Barix is celebrating its 20th anniversary. Over the course of two decades, the Swiss company has grown from a control and automation upstart into a globally recognized Audio over IP firm.
In that time, Barix has shipped nearly one million devices to serve control, streaming, and transport applications for end users, OEM vendors, service providers, and systems integrators.
Current CTO Johannes G. Rietschel founded Barix in 2001 to escape the trappings of corporate operations that slowed his product development ideas, which evolved from standard legacy network components to IT-focused control products by the turn of the century.
“I had spent too much time traveling to tradeshows doing ‘research’ with little to show beyond expense reports,” he said. “My vision was to build a product that would fit the market and adapt to customer requests from there, instead of overthinking. That’s the premise on which Barix was founded.”
Barix’s roots took shape in residential automation, an area the company remains active in through partnerships with Aiphone, Crestron, and others. Rietschel soon added audio distribution to his vision, introducing products to move voice and music throughout homes. Commercial markets came calling in search of inexpensive ways to move audio and control signals over then-novel IP networks.
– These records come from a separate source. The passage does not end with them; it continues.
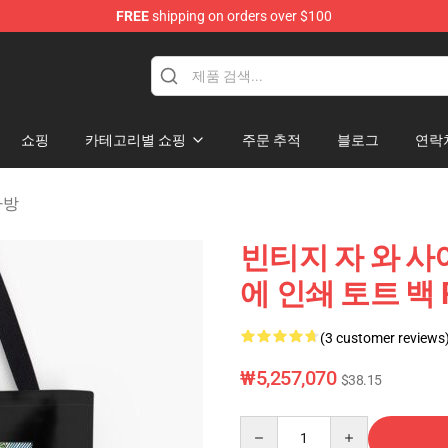
FREE
shipping on orders over $100
rens Merchandise Shop
쇼핑
카테고리별 쇼핑
주문 추적
블로그
연락
 가방
빈티지 자 와 사이렌
에 인쇄 토트 백 R
(3 customer reviews
₩5,257,070
$38.15
Quantity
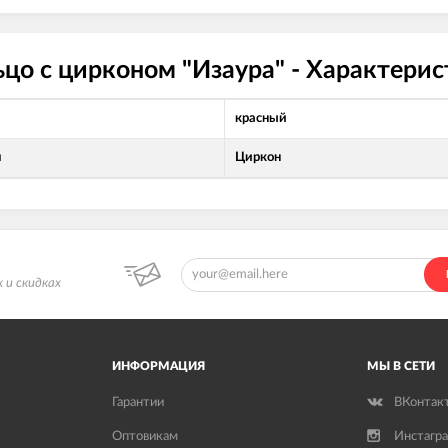
цо с цирконом "Изаура" - Характери
красный
л
Циркон
 и скидках
ИНФОРМАЦИЯ
МЫ В СЕТИ
Гарантии
ВКонтак
Оптовикам
Инстагр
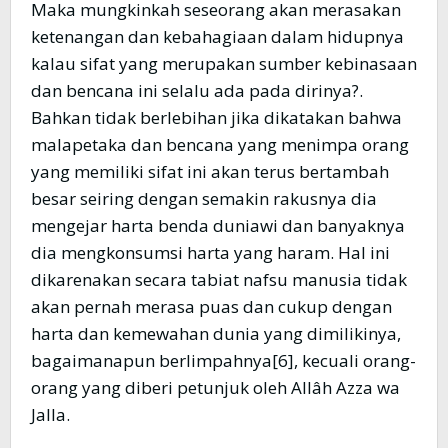
Maka mungkinkah seseorang akan merasakan
ketenangan dan kebahagiaan dalam hidupnya
kalau sifat yang merupakan sumber kebinasaan
dan bencana ini selalu ada pada dirinya?.
Bahkan tidak berlebihan jika dikatakan bahwa
malapetaka dan bencana yang menimpa orang
yang memiliki sifat ini akan terus bertambah
besar seiring dengan semakin rakusnya dia
mengejar harta benda duniawi dan banyaknya
dia mengkonsumsi harta yang haram. Hal ini
dikarenakan secara tabiat nafsu manusia tidak
akan pernah merasa puas dan cukup dengan
harta dan kemewahan dunia yang dimilikinya,
bagaimanapun berlimpahnya[6], kecuali orang-
orang yang diberi petunjuk oleh Allâh Azza wa
Jalla.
Barix’s four core product lines were established before long, with hardware devices for voice and intercom (Annuncicom), automation and control (Barionet), and music/audio streaming (Instreamer encoders, Exstreamer decoders).
“Our products are reliable and hold up well over years and even decades, and the more recent generations of our products will have even greater longevity through firmware updates,” Rietschel said. “While we have never been the biggest company, we remain profitable and have made it through 20 years and challenging business environments without ever laying off employees.”
“The loyalty of our customers and our embrace of open standards and creative, programmable IP solutions have been at the foundation of our success to date,” he concluded. “We can now look forward to the next 20 years and beyond.”